As cancer treatments are not cancer cell-specific and are often gonadotoxic (toxic to the ovaries and the testes), children usually face infertility as a consequence of treatment as there is no established way to preserve their fertility yet, especially in prepubertal boys. Infertility after cancer treatment depends on the type and dosage of treatment but can vary from 17% to 82% of patients. Spermatogonial stem cell therapy (SSCT) has been proposed as a potential method to restore fertility in cancer survivors who desire to have children later in life. The method has been tested in numerous animal models including non-human primates; Hermann et al. took out and isolated SSCs from prepubertal and adult rhesus macaques before treating them with busulfan (an alkylating agent used in chemotherapy). SSCs were then injected back into the rete testis of the same animal that they were taken from ~10–12 weeks after treatment, and spermatogenesis was observed in almost all recipients (16/17). However, these SSCs were difficult to detect which is why further analysis of the ability of descendant sperm to fertilize could not be determined. The viability of embryos fertilized by donor sperm after SSC transplantation needs to be evaluated to truly determine the usefulness of this technique.
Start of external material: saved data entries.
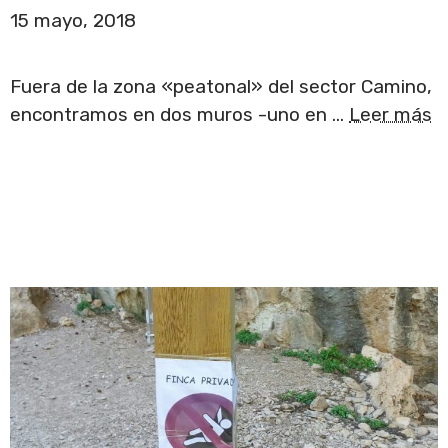
15 mayo, 2018
Fuera de la zona «peatonal» del sector Camino,
encontramos en dos muros -uno en …
Leer más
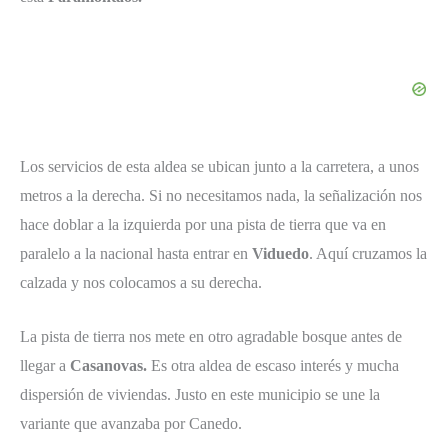
Los servicios de esta aldea se ubican junto a la carretera, a unos
metros a la derecha. Si no necesitamos nada, la señalización nos
hace doblar a la izquierda por una pista de tierra que va en
paralelo a la nacional hasta entrar en
Viduedo
. Aquí cruzamos la
calzada y nos colocamos a su derecha.
La pista de tierra nos mete en otro agradable bosque antes de
llegar a
Casanovas.
Es otra aldea de escaso interés y mucha
dispersión de viviendas. Justo en este municipio se une la
variante que avanzaba por Canedo.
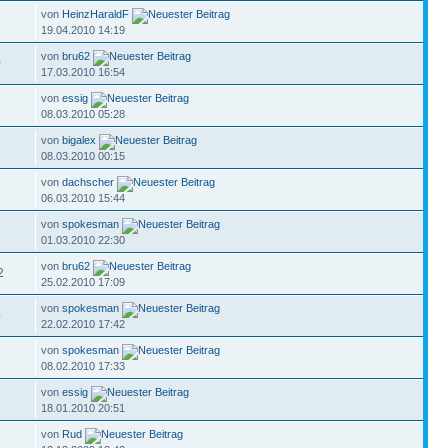
von
HeinzHaraldF
8
19.04.2010 14:19
von
bru62
0
17.03.2010 16:54
von
essig
2
08.03.2010 05:28
von
bigalex
3
08.03.2010 00:15
von
dachscher
3
06.03.2010 15:44
von
spokesman
5
01.03.2010 22:30
von
bru62
2
25.02.2010 17:09
von
spokesman
4
22.02.2010 17:42
von
spokesman
3
08.02.2010 17:33
von
essig
6
18.01.2010 20:51
von
Rud
1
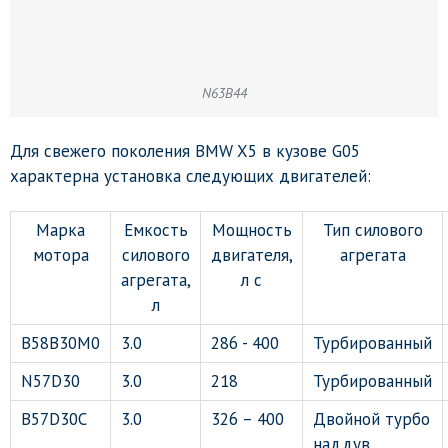
N63B44
Для свежего поколения BMW X5 в кузове G05
характерна установка следующих двигателей:
Марка
Емкость
Мощность
Тип силового
мотора
силового
двигателя,
агрегата
агрегата,
л с
л
B58B30M0
3.0
286 - 400
Турбированный
N57D30
3.0
218
Турбированный
B57D30C
3.0
326 – 400
Двойной турбо
наддув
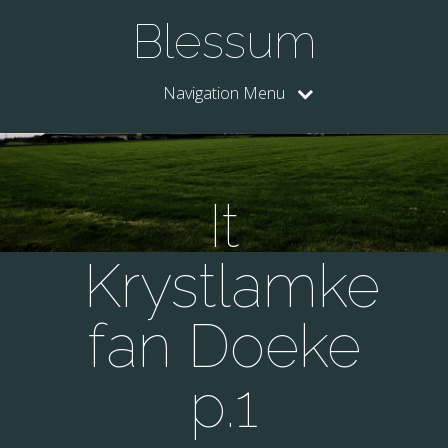
Blessum
Navigation Menu
It
Krystlamke
fan Doeke
p.1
Recently, SSC transplantation has also been proposed as a potential method for the conservation of endangered species through xenogeneic transplantation. Roe et al. suggested that the reproductive lifespan of such species could be extended by transplanting their germ cells into a domestic host. In their study, they used the quail as a model for an exotic species and transplanted SSCs into chicken embryos which successfully colonized the gonadal ridge of the host embryo. This allows the isolation of mature sperm later on in development from the host even after the donor has deceased which can be used in future fertilization and potentially more successful conservation.